(DATA FOR THIS TASK Opens)
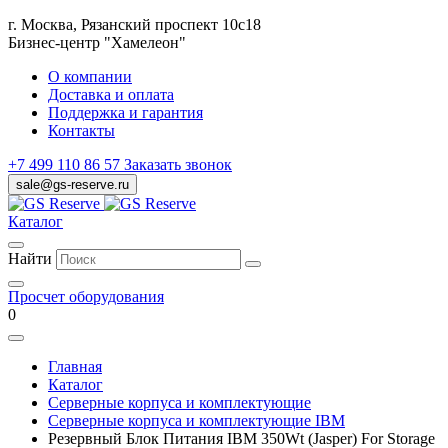
г. Москва, Рязанский проспект 10с18
Бизнес-центр "Хамелеон"
О компании
Доставка и оплата
Поддержка и гарантия
Контакты
+7 499 110 86 57
Заказать звонок
sale@gs-reserve.ru
Каталог
Найти
Просчет оборудования
0
Главная
Каталог
Серверные корпуса и комплектующие
Серверные корпуса и комплектующие IBM
Резервный Блок Питания IBM 350Wt (Jasper) For Storage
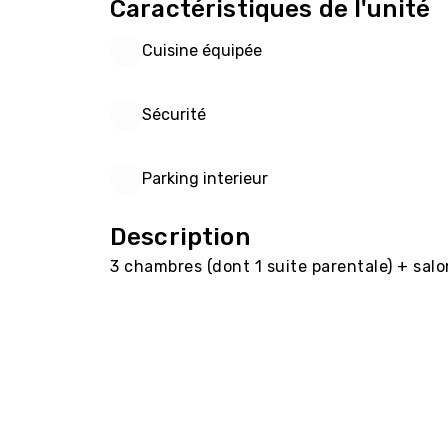
Caractéristiques de l'unité
Cuisine équipée
Sécurité
Parking interieur
Description
3 chambres (dont 1 suite parentale) + salon + 2 SDB,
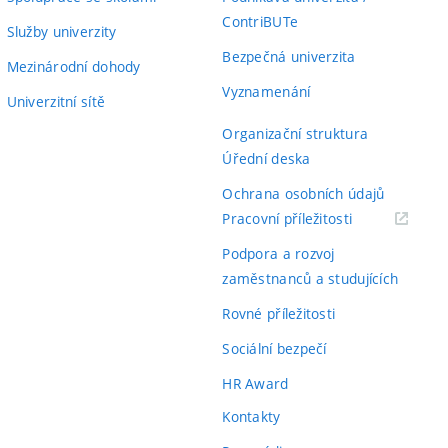
ContriBUTe
Služby univerzity
Bezpečná univerzita
Mezinárodní dohody
Vyznamenání
Univerzitní sítě
Organizační struktura
Úřední deska
Ochrana osobních údajů
(externí
Pracovní příležitosti
odkaz)
Podpora a rozvoj
zaměstnanců a studujících
Rovné příležitosti
Sociální bezpečí
HR Award
Kontakty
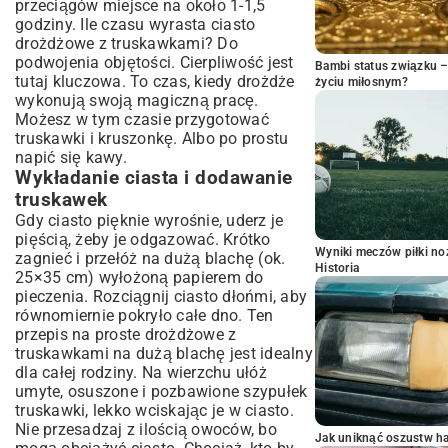
przeciągów miejsce na około 1-1,5
godziny. Ile czasu wyrasta ciasto
drożdżowe z truskawkami? Do
podwojenia objętości. Cierpliwość jest
Bambi status związku 
tutaj kluczowa. To czas, kiedy drożdże
życiu miłosnym?
wykonują swoją magiczną pracę.
Możesz w tym czasie przygotować
truskawki i kruszonkę. Albo po prostu
napić się kawy.
Wykładanie ciasta i dodawanie
truskawek
Gdy ciasto pięknie wyrośnie, uderz je
pięścią, żeby je odgazować. Krótko
Wyniki meczów piłki noż
zagnieć i przełóż na dużą blachę (ok.
Historia
25×35 cm) wyłożoną papierem do
pieczenia. Rozciągnij ciasto dłońmi, aby
równomiernie pokryło całe dno. Ten
przepis na proste drożdżowe z
truskawkami na dużą blachę jest idealny
dla całej rodziny. Na wierzchu ułóż
umyte, osuszone i pozbawione szypułek
truskawki, lekko wciskając je w ciasto.
Nie przesadzaj z ilością owoców, bo
Jak uniknąć oszustw h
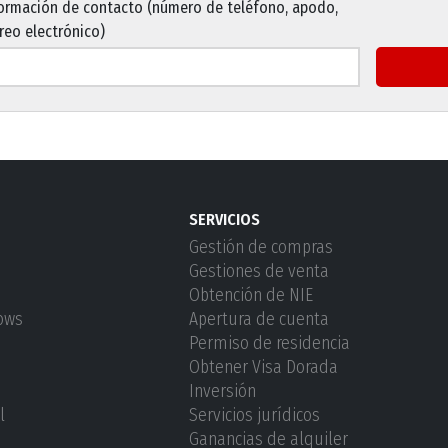
ormación de contacto (número de teléfono, apodo,
reo electrónico)
SERVICIOS
Gestión de compras
Gestiones de venta
Obtención de NIE
lows
Apertura de cuenta
Permiso de residencia
Obtener Visa Dorada
Inversión
l
Servicios jurídicos
Ganancias de alquiler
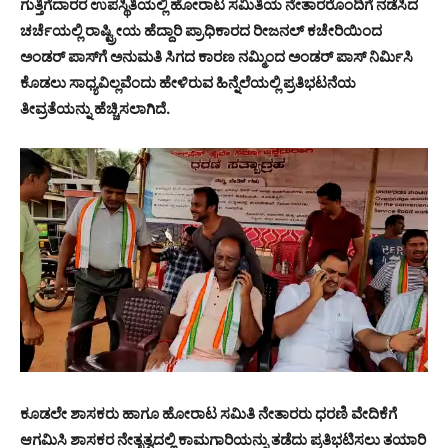
ಗುತ್ತಿಗೆದಾರರ ಉಪಸ್ಥಿತಿಯಲ್ಲಿ ಹೋರಾಟ ಸಮಿತಿಯ ನೇತಾರರೊಂದಿಗೆ ನಡೆಸಿದ
ಚರ್ಚೆಯಲ್ಲಿ ರಾಷ್ಟ್ರೀಯ ಹೆದ್ದಾರಿ ಪ್ರಾಧಿಕಾರದ ರೀಜನಲ್ ಕಚೇರಿಯಿಂದ
ಅಂಡರ್ ಪಾಸ್‍ಗೆ ಅನುಮತಿ ಸಿಗದ ಕಾರಣ ನಮ್ಮಿಂದ ಅಂಡರ್ ಪಾಸ್ ನಿರ್ಮಿಸಿ
ಕೊಡಲು ಸಾಧ್ಯವಿಲ್ಲವೆಂದು ಹೇಳಿರುವ ಹಿನ್ನೆಲೆಯಲ್ಲಿ ಪ್ರತಿಭಟನೆಯ
ತೀವ್ರತೆಯನ್ನು ಹೆಚ್ಚಿಸಲಾಗಿದೆ.
ಕೂಡಲೇ ಶಾಸಕರು ಹಾಗೂ ಹೋರಾಟ ಸಮಿತಿ ನೇತಾರರು ಧರಣಿ ವೇದಿಕೆಗೆ
ಆಗಮಿಸಿ ಶಾಸಕರ ನೇತೃತ್ವದಲ್ಲಿ ಕಾಮಗಾರಿಯನ್ನು ತಡೆದು ಪ್ರತಿಭಟಿಸಲು ತಯಾರಿ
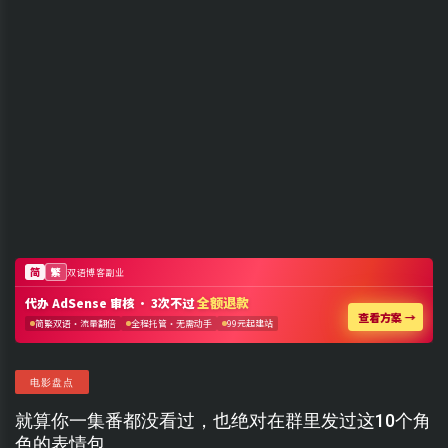
电影盘点
就算你一集番都没看过，也绝对在群里发过这10个角
色的表情包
(DATA FOR THIS TASK Closes)
- **EXERCISE GOAL**: Excluding all pictures, reproduce the records exactly as they appear above.

- **WRITTEN ANSWER**:
г. Москва, Рязанский проспект 10с18
Бизнес-центр "Хамелеон"
О компании
Доставка и оплата
Поддержка и гарантия
Контакты
+7 499 110 86 57
Заказать звонок
sale@gs-reserve.ru
Каталог
Найти
Просчет оборудования
0
Главная
Каталог
Серверные корпуса и комплектующие
Серверные корпуса и комплектующие IBM
Резервный Блок Питания IBM 350Wt (Jasper) For Storage
Caractéristiques de l'unité
Cuisine équipée
Sécurité
Parking interieur
Description
3 chambres (dont 1 suite parentale) + salon + 2 SDB,
ContriBUTe
Služby univerzity
Bezpečná univerzita
Mezinárodní dohody
Vyznamenání
Univerzitní sítě
Organizační struktura
Úřední deska
Ochrana osobních údajů
(externí
Pracovní příležitosti
odkaz)
Podpora a rozvoj
zaměstnanců a studujících
Rovné příležitosti
Sociální bezpečí
HR Award
Kontakty
przeciągów miejsce na około 1-1,5
godziny. Ile czasu wyrasta ciasto
drożdżowe z truskawkami? Do
podwojenia objętości. Cierpliwość jest
Bambi status związku 
tutaj kluczowa. To czas, kiedy drożdże
życiu miłosnym?
wykonują swoją magiczną pracę.
Możesz w tym czasie przygotować
truskawki i kruszonkę. Albo po prostu
napić się kawy.
Wykładanie ciasta i dodawanie
truskawek
Gdy ciasto pięknie wyrośnie, uderz je
pięścią, żeby je odgazować. Krótko
Wyniki meczów piłki noż
zagnieć i przełóż na dużą blachę (ok.
Historia
25×35 cm) wyłożoną papierem do
pieczenia. Rozciągnij ciasto dłońmi, aby
równomiernie pokryło całe dno. Ten
przepis na proste drożdżowe z
truskawkami na dużą blachę jest idealny
dla całej rodziny. Na wierzchu ułóż
umyte, osuszone i pozbawione szypułek
truskawki, lekko wciskając je w ciasto.
Nie przesadzaj z ilością owoców, bo
Jak uniknąć oszustw h
ormación de contacto (número de teléfono, apodo,
reo electrónico)
SERVICIOS
Gestión de compras
Gestiones de venta
Obtención de NIE
lows
Apertura de cuenta
Permiso de residencia
Obtener Visa Dorada
Inversión
l
Servicios jurídicos
Ganancias de alquiler
ಗುತ್ತಿಗೆದಾರರ ಉಪಸ್ಥಿತಿಯಲ್ಲಿ ಹೋರಾಟ ಸಮಿತಿಯ ನೇತಾರರೊಂದಿಗೆ ನಡೆಸಿದ
ಚರ್ಚೆಯಲ್ಲಿ ರಾಷ್ಟ್ರೀಯ ಹೆದ್ದಾರಿ ಪ್ರಾಧಿಕಾರದ ರೀಜನಲ್ ಕಚೇರಿಯಿಂದ
ಅಂಡರ್ ಪಾಸ್‍ಗೆ ಅನುಮತಿ ಸಿಗದ ಕಾರಣ ನಮ್ಮಿಂದ ಅಂಡರ್ ಪಾಸ್ ನಿರ್ಮಿಸಿ
ಕೊಡಲು ಸಾಧ್ಯವಿಲ್ಲವೆಂದು ಹೇಳಿರುವ ಹಿನ್ನೆಲೆಯಲ್ಲಿ ಪ್ರತಿಭಟನೆಯ
ತೀವ್ರತೆಯನ್ನು ಹೆಚ್ಚಿಸಲಾಗಿದೆ.
ಕೂಡಲೇ ಶಾಸಕರು ಹಾಗೂ ಹೋರಾಟ ಸಮಿತಿ ನೇತಾರರು ಧರಣಿ ವೇದಿಕೆಗೆ
ಆಗಮಿಸಿ ಶಾಸಕರ ನೇತೃತ್ವದಲ್ಲಿ ಕಾಮಗಾರಿಯನ್ನು ತಡೆದು ಪ್ರತಿಭಟಿಸಲು ತಯಾರಿ
电影盘点
就算你一集番都没看过，也绝对在群里发过这10个角
色的表情包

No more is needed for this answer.